The stars are randomly generated so the chances of yours being identical are

Number of possible star patterns!

1.0 / pow(768, 393216);

so not much chance at all really! If there happen to be any stars behind the spaceship's dome you will see them - that's why I used an alpha of 0 for its fill.

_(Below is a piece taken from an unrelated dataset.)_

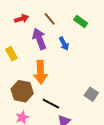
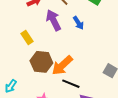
orange arrow: (41, 72) -> (62, 65), moved, turned 55
brown hexagon: (22, 91) -> (41, 62), moved

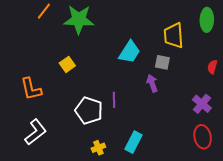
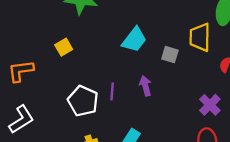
yellow trapezoid: (174, 35) -> (200, 37), moved
purple arrow: (152, 83) -> (145, 86), moved
orange L-shape: (31, 89) -> (21, 71), turned 90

Finally let's do some real art. Paste the following into main.c, in the main function comment out iwanttobelieve, uncomment mondrian, compile and run.

main.c

// --------------------------------------------------------
// FUNCTION mondrian
// --------------------------------------------------------
void mondrian(void)
{
    svg* psvg;
    psvg = svg_create(512, 512);

    if(psvg == NULL)
    {
        puts("psvg is NULL");
    }
    else
    {
        svg_fill(psvg, "white");

        svg_rectangle(psvg, 512, 512, 0, 0, "white", "black", 1, 0, 0);

        svg_rectangle(psvg, 256, 256, 64, 64, "red", "red", 0, 0, 0);
        svg_rectangle(psvg, 128, 128, 64, 320, "black", "black", 0, 0, 0);
        svg_rectangle(psvg, 64, 128, 0, 384, "orange", "orange", 0, 0, 0);
        svg_rectangle(psvg, 128, 192, 320, 0, "orange", "orange", 0, 0, 0);
        svg_rectangle(psvg, 128, 64, 320, 384, "navy", "navy", 0, 0, 0);
        svg_rectangle(psvg, 64, 128, 448, 384, "red", "red", 0, 0, 0);

        svg_line(psvg, "black", 8, 0, 64, 448, 64);
        svg_line(psvg, "black", 8, 64, 64, 64, 512);
        svg_line(psvg, "black", 8, 0, 192, 64, 192);
        svg_line(psvg, "black", 8, 0, 384, 512, 384);
        svg_line(psvg, "black", 8, 128, 0, 128, 64);
        svg_line(psvg, "black", 8, 320, 0, 320, 448);
        svg_line(psvg, "black", 8, 64, 320, 448, 320);
        svg_line(psvg, "black", 8, 320, 192, 448, 192);
        svg_line(psvg, "black", 8, 64, 448, 448, 448);
        svg_line(psvg, "black", 8, 448, 0, 448, 512);
        svg_line(psvg, "black", 8, 192, 320, 192, 512);
        svg_line(psvg, "black", 8, 384, 192, 384, 320);

        svg_finalize(psvg);
        svg_save(psvg, "mondrian.svg");
        svg_free(psvg);
    }
}

You should end up with this. I told you we were doing real art!

mondrian.svg

We now have a complete and useful SVG library but of course there is huge scope for both improving the existing functionality and adding more. I'll save those for the future.